= LISTED RECORDS =
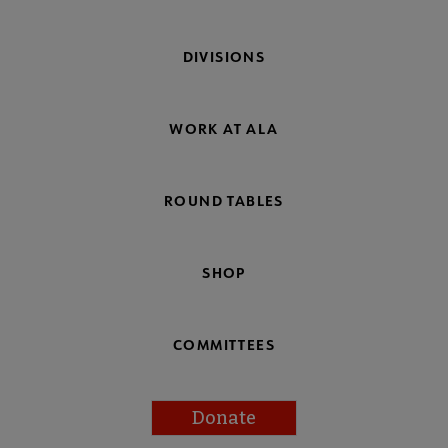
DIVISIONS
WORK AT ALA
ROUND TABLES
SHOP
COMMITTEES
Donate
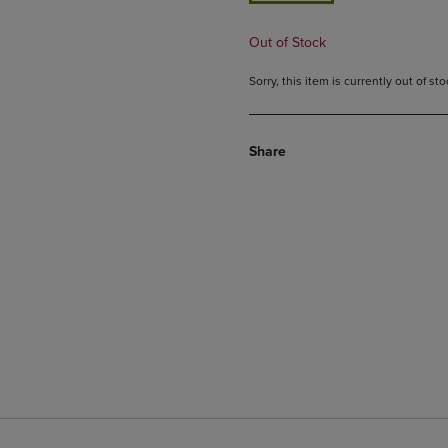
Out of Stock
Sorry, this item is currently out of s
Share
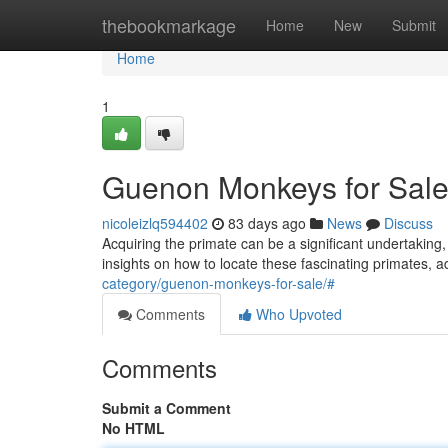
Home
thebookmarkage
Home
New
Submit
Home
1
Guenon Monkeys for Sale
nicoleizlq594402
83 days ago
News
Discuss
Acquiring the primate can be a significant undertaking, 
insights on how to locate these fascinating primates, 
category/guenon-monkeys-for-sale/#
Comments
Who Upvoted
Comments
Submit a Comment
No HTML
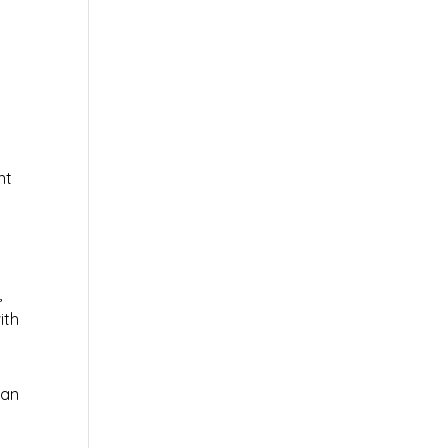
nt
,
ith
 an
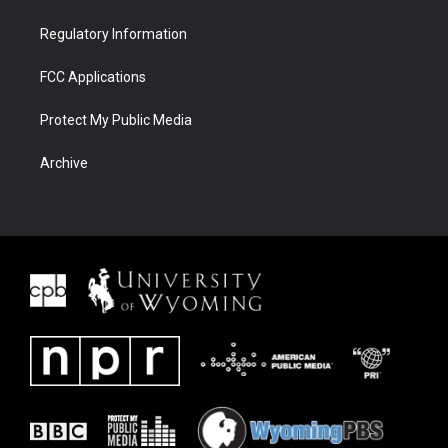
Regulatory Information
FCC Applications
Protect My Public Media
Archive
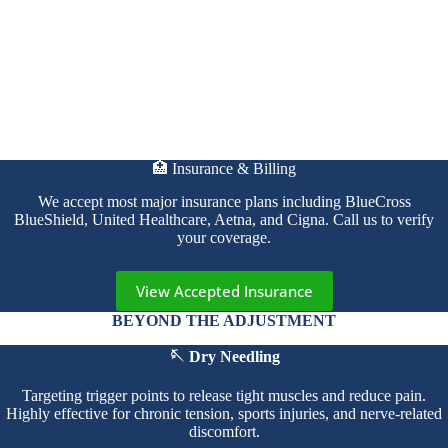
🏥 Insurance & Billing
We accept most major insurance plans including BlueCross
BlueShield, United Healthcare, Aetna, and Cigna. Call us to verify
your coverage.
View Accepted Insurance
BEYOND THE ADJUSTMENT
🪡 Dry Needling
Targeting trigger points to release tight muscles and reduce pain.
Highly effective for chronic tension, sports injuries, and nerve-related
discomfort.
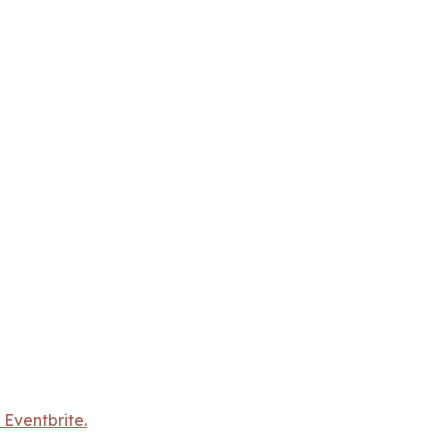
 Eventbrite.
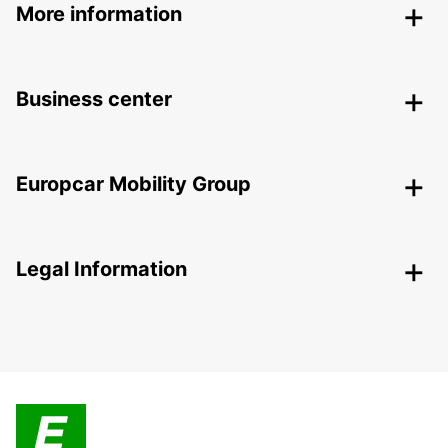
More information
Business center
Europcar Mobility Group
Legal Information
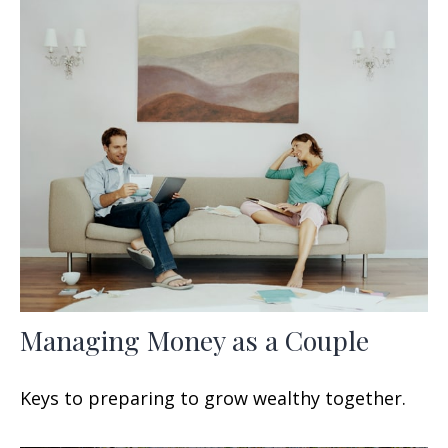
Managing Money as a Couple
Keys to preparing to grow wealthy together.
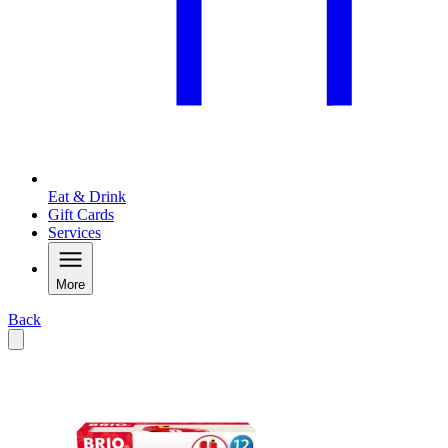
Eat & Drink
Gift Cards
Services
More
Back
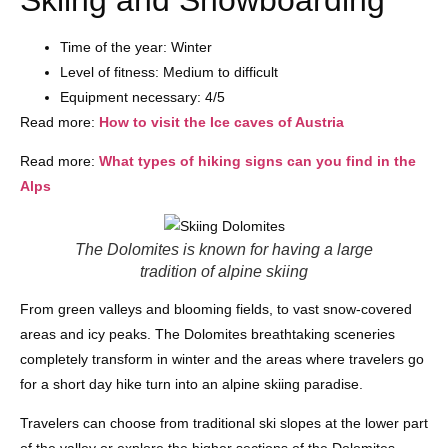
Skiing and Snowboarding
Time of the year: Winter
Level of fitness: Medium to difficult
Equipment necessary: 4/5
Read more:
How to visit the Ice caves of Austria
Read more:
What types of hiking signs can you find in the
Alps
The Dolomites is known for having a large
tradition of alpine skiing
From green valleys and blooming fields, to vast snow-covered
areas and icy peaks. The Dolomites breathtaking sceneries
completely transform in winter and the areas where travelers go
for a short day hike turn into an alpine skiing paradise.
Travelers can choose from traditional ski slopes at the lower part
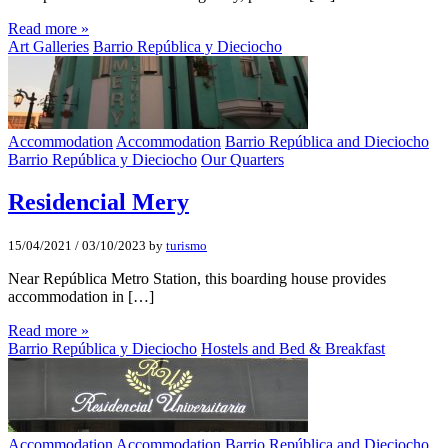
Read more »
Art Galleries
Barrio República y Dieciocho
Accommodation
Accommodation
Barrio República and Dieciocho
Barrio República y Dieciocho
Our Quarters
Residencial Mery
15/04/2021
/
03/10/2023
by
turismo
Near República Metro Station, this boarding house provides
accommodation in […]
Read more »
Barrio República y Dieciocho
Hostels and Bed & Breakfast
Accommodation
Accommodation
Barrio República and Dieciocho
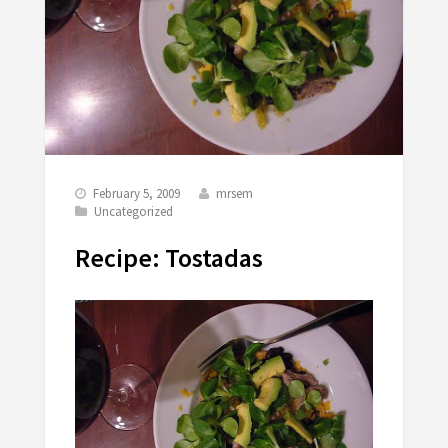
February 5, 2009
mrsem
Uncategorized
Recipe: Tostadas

= ASSIGNMENT =
All of the entries above should be copied exactly, except for the pictures.

= REPLY =
DIVISIONS
WORK AT ALA
ROUND TABLES
SHOP
COMMITTEES
Donate
Out of Stock
Sorry, this item is currently out of s
Share
Home
thebookmarkage
Home
New
Submit
Home
1
Guenon Monkeys for Sale
nicoleizlq594402
83 days ago
News
Discuss
Acquiring the primate can be a significant undertaking, 
insights on how to locate these fascinating primates, 
category/guenon-monkeys-for-sale/#
Comments
Who Upvoted
Comments
Submit a Comment
No HTML
nt
,
ith
 an
Regulatory Information
FCC Applications
Protect My Public Media
Archive
🏥 Insurance & Billing
We accept most major insurance plans including BlueCross
BlueShield, United Healthcare, Aetna, and Cigna. Call us to verify
your coverage.
View Accepted Insurance
BEYOND THE ADJUSTMENT
🪡 Dry Needling
Targeting trigger points to release tight muscles and reduce pain.
Highly effective for chronic tension, sports injuries, and nerve-related
discomfort.
 Eventbrite.
More information
Business center
Europcar Mobility Group
Legal Information
Managing Money as a Couple
Keys to preparing to grow wealthy together.
Eat & Drink
Gift Cards
Services
More
Back
Skiing and Snowboarding
Time of the year: Winter
Level of fitness: Medium to difficult
Equipment necessary: 4/5
Read more:
How to visit the Ice caves of Austria
Read more:
What types of hiking signs can you find in the
Alps
The Dolomites is known for having a large
tradition of alpine skiing
From green valleys and blooming fields, to vast snow-covered
areas and icy peaks. The Dolomites breathtaking sceneries
completely transform in winter and the areas where travelers go
for a short day hike turn into an alpine skiing paradise.
Travelers can choose from traditional ski slopes at the lower part
Read more »
Art Galleries
Barrio República y Dieciocho
Accommodation
Accommodation
Barrio República and Dieciocho
Barrio República y Dieciocho
Our Quarters
Residencial Mery
15/04/2021
/
03/10/2023
by
turismo
Near República Metro Station, this boarding house provides
accommodation in […]
Read more »
Barrio República y Dieciocho
Hostels and Bed & Breakfast
Accommodation
Accommodation
Barrio República and Dieciocho
February 5, 2009
mrsem
Uncategorized
Recipe: Tostadas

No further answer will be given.